Another new member of the prevention team is Adam Graham, who is the Gay Men’s Prevention Coordinator at ACO. Graham was hired full time in September, overseeing the program. He often looks to the Gay Men’s Wellness Initiative for guidance in his prevention work, and works with various partner organizations such as the Ontario Gay Men’s Strategy, and the Ontario Ministry of Health. Right now, his time is taken up mainly with a project called Snowblower, a health fair for local gay men scheduled for February.

Ricky Barnes, the HIV/AIDS Prevention Coordinator at PTS, does outreach with Ottawa’s gay and MSM communities. His funding comes from the AIDS Bureau of Ontario. He is working on a study about depression in gay men and men living with HIV as well as on the Be Real campaign, which is a website and outreach program. One of his main concerns is the self-esteem of gay men.
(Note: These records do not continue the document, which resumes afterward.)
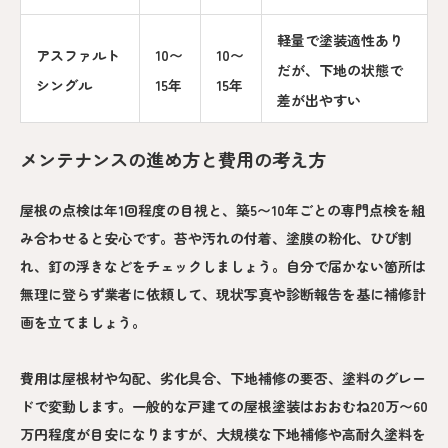
軽量で塗装適性あり
アスファルト
10〜
10〜
だが、下地の状態で
シングル
15年
15年
差が出やすい
メンテナンスの進め方と費用の考え方
屋根の点検は年1回程度の目視と、築5〜10年ごとの専門点検を組
み合わせると安心です。苔や汚れの付着、塗膜の粉化、ひび割
れ、釘の浮きなどをチェックしましょう。自分で届かない箇所は
無理に登らず業者に依頼して、現状写真や診断報告を基に補修計
画を立てましょう。
費用は屋根材や勾配、劣化具合、下地補修の要否、塗料のグレー
ドで変動します。一般的な戸建ての屋根塗装はおおむね20万〜60
万円程度が目安になりますが、大規模な下地補修や高耐久塗料を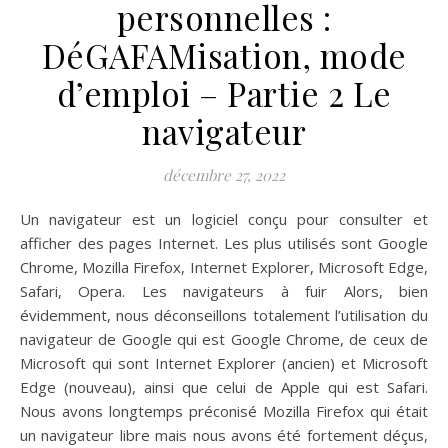
personnelles :
DéGAFAMisation, mode
d’emploi – Partie 2 Le
navigateur
décembre 27, 2022
Un navigateur est un logiciel conçu pour consulter et
afficher des pages Internet. Les plus utilisés sont Google
Chrome, Mozilla Firefox, Internet Explorer, Microsoft Edge,
Safari, Opera. Les navigateurs à fuir Alors, bien
évidemment, nous déconseillons totalement l’utilisation du
navigateur de Google qui est Google Chrome, de ceux de
Microsoft qui sont Internet Explorer (ancien) et Microsoft
Edge (nouveau), ainsi que celui de Apple qui est Safari.
Nous avons longtemps préconisé Mozilla Firefox qui était
un navigateur libre mais nous avons été fortement déçus,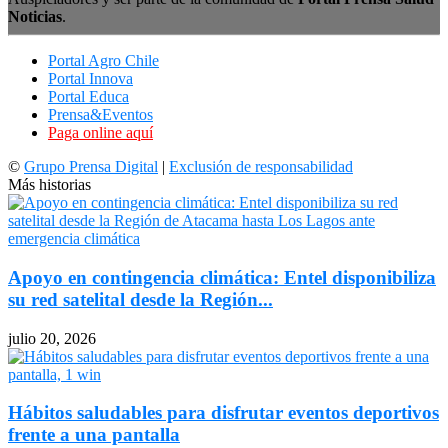
Noticias
.
Portal Agro Chile
Portal Innova
Portal Educa
Prensa&Eventos
Paga online aquí
©
Grupo Prensa Digital
|
Exclusión de responsabilidad
Más historias
Apoyo en contingencia climática: Entel disponibiliza
su red satelital desde la Región...
julio 20, 2026
Hábitos saludables para disfrutar eventos deportivos
frente a una pantalla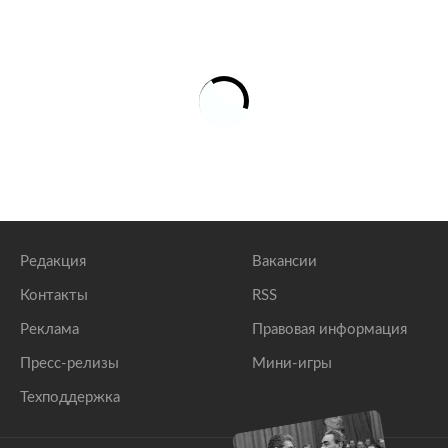
Друг комика Мирзализаде отреагировал на
признание его нежелательным в России
lenta.ru
Популярного в России комика арестовали после
шутки о русских
lenta.ru
Редакция
Вакансии
Контакты
RSS
Реклама
Правовая информация
Пресс-релизы
Мини-игры
Техподдержка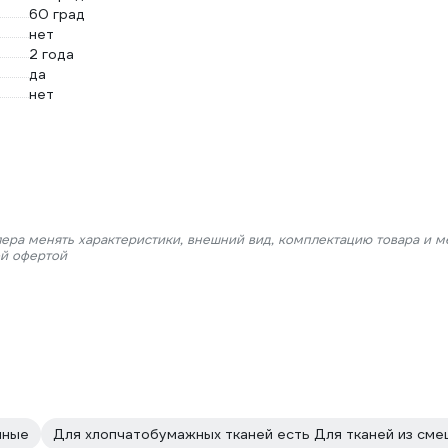
60 град
нет
2 года
да
нет
лера менять характеристики, внешний вид, комплектацию товара и м
ой офертой
нные
Для хлопчатобумажных тканей есть Для тканей из сме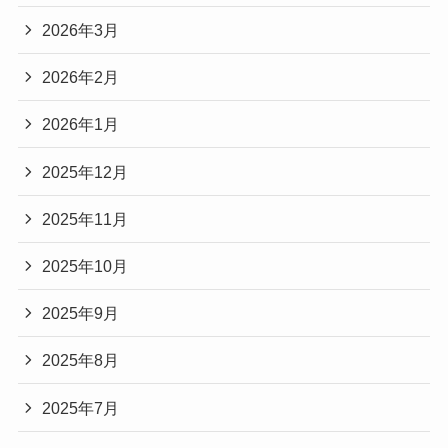
2026年3月
2026年2月
2026年1月
2025年12月
2025年11月
2025年10月
2025年9月
2025年8月
2025年7月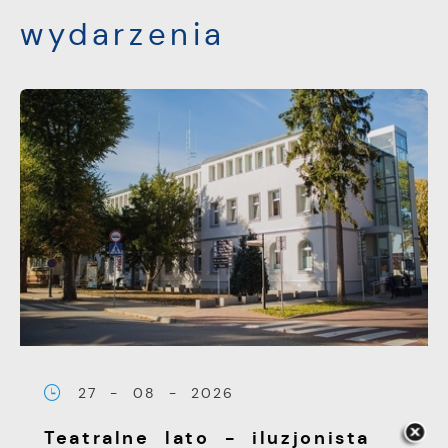
wydarzenia
27 - 08 - 2026
Teatralne lato - iluzjonista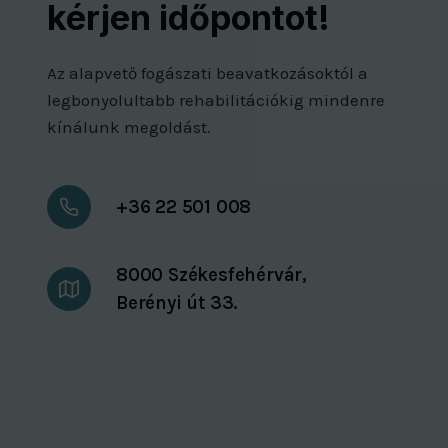
kérjen időpontot!
Az alapvető fogászati beavatkozásoktól a
legbonyolultabb rehabilitációkig mindenre
kínálunk megoldást.
+36 22 501 008
8000 Székesfehérvár,
Berényi út 33.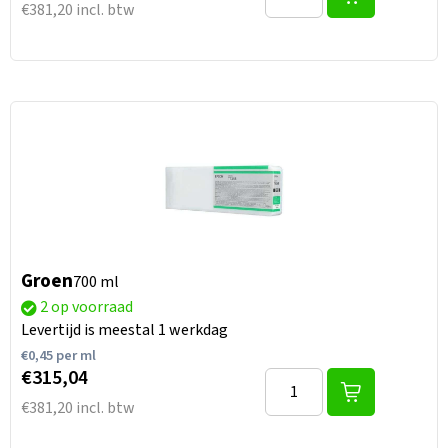
€381,20 incl. btw
Groen
700 ml
2 op voorraad
Levertijd is meestal 1 werkdag
€
0,45
per ml
€315,04
€381,20 incl. btw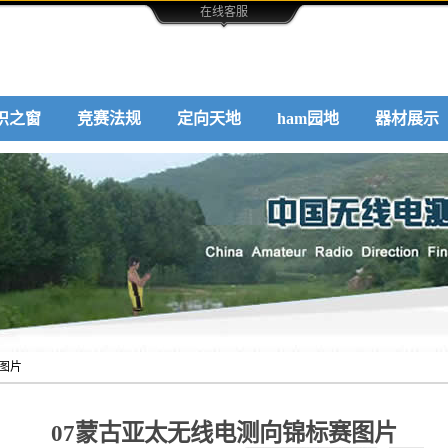
在线客服
识之窗
竞赛法规
定向天地
ham园地
器材展示
赛图片
07蒙古亚太无线电测向锦标赛图片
“I look at the decisions being made by the [gay men in the community] and why they are being made. HIV prevention goes far beyond latex. The condoms are important, but there are some underlying issues facing gay men and the adequate health resources in their lives,” says Barnes.

Pink Triangle Services will soon be adding a new position in their line-up, focussing on local Asian gay men’s HIV/AIDS outreach.

Deeprose is happy to see the funding coming back to gay men’s health issues. “This prevention outreach is long, long, long overdue in the AIDS community in Ottawa it is returning from a decade of neglect.”